== RECORDS FOR PROCESSING ==
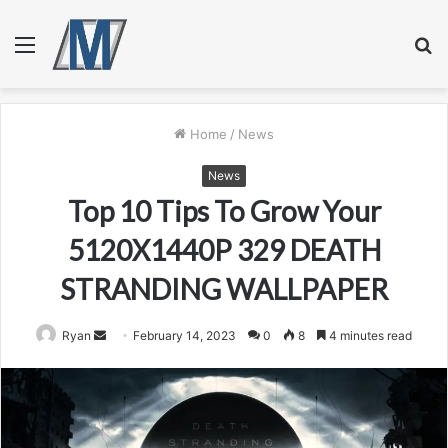
Menu
S
fo
Home
/
News
News
Top 10 Tips To Grow Your
5120X1440P 329 DEATH
STRANDING WALLPAPER
Send
Ryan
February 14, 2023
0
8
4 minutes read
an
email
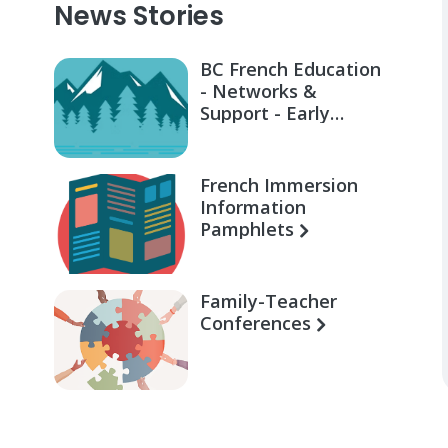
News Stories
BC French Education
- Networks &
Support - Early
Learning for Families
French Immersion
Information
Pamphlets
Family-Teacher
Conferences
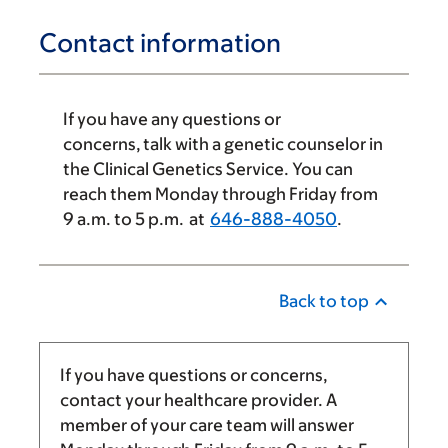
Contact information
If you have any questions or
concerns, talk with a genetic counselor in
the Clinical Genetics Service. You can
reach them Monday through Friday from
9 a.m.
to 5 p.m. at
646-888-4050
.
Back to top
If you have questions or concerns,
contact your healthcare provider. A
member of your care team will answer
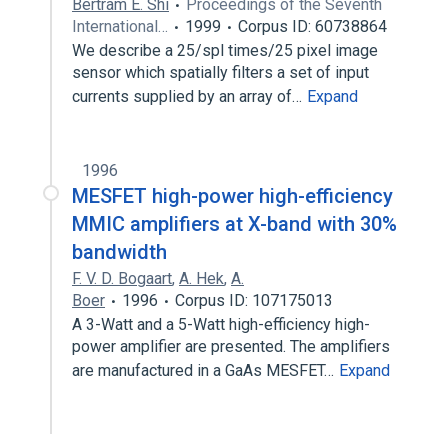
Bertram E. Shi
Proceedings of the Seventh
International…
1999
Corpus ID: 60738864
We describe a 25/spl times/25 pixel image
sensor which spatially filters a set of input
currents supplied by an array of…
Expand
1996
MESFET high-power high-efficiency
MMIC amplifiers at X-band with 30%
bandwidth
F. V. D. Bogaart
,
A. Hek
,
A.
Boer
1996
Corpus ID: 107175013
A 3-Watt and a 5-Watt high-efficiency high-
power amplifier are presented. The amplifiers
are manufactured in a GaAs MESFET…
Expand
===
▶ [THE TASK]:
Could you transcribe exactly the lines from the start of the records through the line containing "Corpus ID: 107175013", both ends included, leaving the pictures out?

▶ [SOLUTION FOR THIS EXERCISE]:
Menu
S
fo
Home
/
News
News
Top 10 Tips To Grow Your
5120X1440P 329 DEATH
STRANDING WALLPAPER
Send
Ryan
February 14, 2023
0
8
4 minutes read
an
email
News Stories
BC French Education
- Networks &
Support - Early
Learning for Families
French Immersion
Information
Pamphlets
Family-Teacher
Conferences
Contact information
If you have any questions or
concerns, talk with a genetic counselor in
the Clinical Genetics Service. You can
reach them Monday through Friday from
9 a.m.
to 5 p.m. at
646-888-4050
.
Back to top
If you have questions or concerns,
contact your healthcare provider. A
member of your care team will answer
Bertram E. Shi
Proceedings of the Seventh
International…
1999
Corpus ID: 60738864
We describe a 25/spl times/25 pixel image
sensor which spatially filters a set of input
currents supplied by an array of…
Expand
1996
MESFET high-power high-efficiency
MMIC amplifiers at X-band with 30%
bandwidth
F. V. D. Bogaart
,
A. Hek
,
A.
Boer
1996
Corpus ID: 107175013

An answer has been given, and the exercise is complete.